1

I'm currently working with h2o.xgboost in h2o version 3.26.0.2 and i get the java.lang.NullPointerException (full errror below).

Dataset is 25 GB in csv with 6.000.000 Rows (trian + test) and the cluster info that I use is:

R is connected to the H2O cluster: 
    H2O cluster uptime:         30 minutes 18 seconds 
    H2O cluster timezone:       Europe/Madrid 
    H2O data parsing timezone:  UTC 
    H2O cluster version:        3.26.0.2 
    H2O cluster version age:    7 months and 12 days !!! 
    H2O cluster name:           H2O_started_from_R_xxx
    H2O cluster total nodes:    1 
    H2O cluster total memory:   343.27 GB 
    H2O cluster total cores:    1 
    H2O cluster allowed cores:  48 
    H2O cluster healthy:        TRUE 
    H2O Connection ip:          localhost 
    H2O Connection port:        60576 
    H2O Connection proxy:       NA 
    H2O Internal Security:      FALSE 
    H2O API Extensions:         Amazon S3, XGBoost, Algos, AutoML, Core V3, Core V4 
    R Version:                  R version 3.5.1 (2018-07-02) 

Data h2o Types are:

 types   N
1:   int 319
2:  real 316

And My code:

start <- proc.time()
model_trans.h2o <- h2o::h2o.xgboost( 
  distribution              = "gaussian"
  ,model_id                 = "xgb_test"
  ,training_frame           = data_train.h2o
  ,validation_frame         = data_test.h2o
  ,x                        = vars
  ,y                        = target_str
  ,seed                     = 1234
  ,ntrees                   = 1500
  ,learn_rate               = 0.08
  ,col_sample_rate_per_tree = 0.8
  ,max_dept                 = 5
  ,verbose                  = F
)
end <- proc.time(); end - start;

The error is given usually after 2 mins and I have made the following tests:

  1. Use less columns. With 500 columns is working fine (I did not use a random sample just 1:500 from colnames).
  2. Use less data. If I reduce the data, let's say 2.000.000 Rows it's working fine also.
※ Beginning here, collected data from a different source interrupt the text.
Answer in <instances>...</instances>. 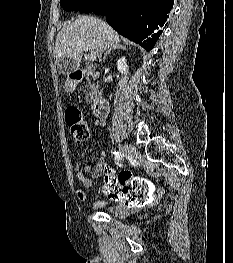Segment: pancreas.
Returning <instances> with one entry per match:
<instances>
[{
    "mask_svg": "<svg viewBox=\"0 0 233 263\" xmlns=\"http://www.w3.org/2000/svg\"><path fill=\"white\" fill-rule=\"evenodd\" d=\"M87 81H88L87 87L90 89L88 92V96L90 100H93L94 97L97 95L98 85H96L95 83H91L89 79H87Z\"/></svg>",
    "mask_w": 233,
    "mask_h": 263,
    "instance_id": "1",
    "label": "pancreas"
}]
</instances>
After this tests I guessed that what is happening it's that somehow h2o.xgboost is not prepared to handle this much data and and when tries to expand it's "matrix" is crushing.
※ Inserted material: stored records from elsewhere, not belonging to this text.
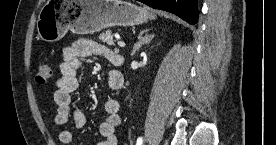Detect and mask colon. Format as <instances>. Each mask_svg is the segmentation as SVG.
Returning a JSON list of instances; mask_svg holds the SVG:
<instances>
[{"instance_id":"1","label":"colon","mask_w":276,"mask_h":145,"mask_svg":"<svg viewBox=\"0 0 276 145\" xmlns=\"http://www.w3.org/2000/svg\"><path fill=\"white\" fill-rule=\"evenodd\" d=\"M52 71L48 63L40 62L36 66V82L46 84L51 79Z\"/></svg>"}]
</instances>
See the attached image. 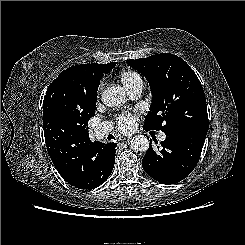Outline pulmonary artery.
Instances as JSON below:
<instances>
[{
	"label": "pulmonary artery",
	"mask_w": 245,
	"mask_h": 245,
	"mask_svg": "<svg viewBox=\"0 0 245 245\" xmlns=\"http://www.w3.org/2000/svg\"><path fill=\"white\" fill-rule=\"evenodd\" d=\"M143 91V82H139L137 85H135L130 91V95L132 98H138L140 97L141 93ZM111 131V126L108 124H101L95 128V135L98 139H101L109 134ZM166 138V135L164 133H160L159 139L164 140Z\"/></svg>",
	"instance_id": "pulmonary-artery-1"
}]
</instances>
Could it be an error of the h2o version?

Can it be solved without updating the version? Since h2o models are not compatible cross versions this can be a problem for me.

Thanks in advance!

Note 1:

I've done my previous research on the subject and only found:

What is a NullPointerException, and how do I fix it? SO discussion abount null pointer exeption

https://0xdata.atlassian.net/browse/PUBDEV-6921 Some h2o forum without clear answer (this second one is pretty much useless)

Note 2: The full error is:

java.lang.NullPointerException

java.lang.NullPointerException
    at hex.tree.xgboost.matrix.SparseMatrixFactory$NestedArrayPointer.set(SparseMatrixFactory.java:87)
    at hex.tree.xgboost.matrix.SparseMatrixFactory$InitializeCSRMatrixFromChunkIdsMrFun.map(SparseMatrixFactory.java:178)
    at water.LocalMR.compute2(LocalMR.java:84)
    at water.LocalMR.compute2(LocalMR.java:76)
    at water.LocalMR.compute2(LocalMR.java:76)
    at water.LocalMR.compute2(LocalMR.java:76)
    at water.LocalMR.compute2(LocalMR.java:76)
    at water.LocalMR.compute2(LocalMR.java:76)
    at water.LocalMR.compute2(LocalMR.java:76)
    at water.LocalMR.compute2(LocalMR.java:76)
    at water.H2O$H2OCountedCompleter.compute(H2O.java:1417)
    at jsr166y.CountedCompleter.exec(CountedCompleter.java:468)
    at jsr166y.ForkJoinTask.doExec(ForkJoinTask.java:263)
    at jsr166y.ForkJoinPool$WorkQueue.runTask(ForkJoinPool.java:974)
    at jsr166y.ForkJoinPool.runWorker(ForkJoinPool.java:1477)
    at jsr166y.ForkJoinWorkerThread.run(ForkJoinWorkerThread.java:104)

0 Answers0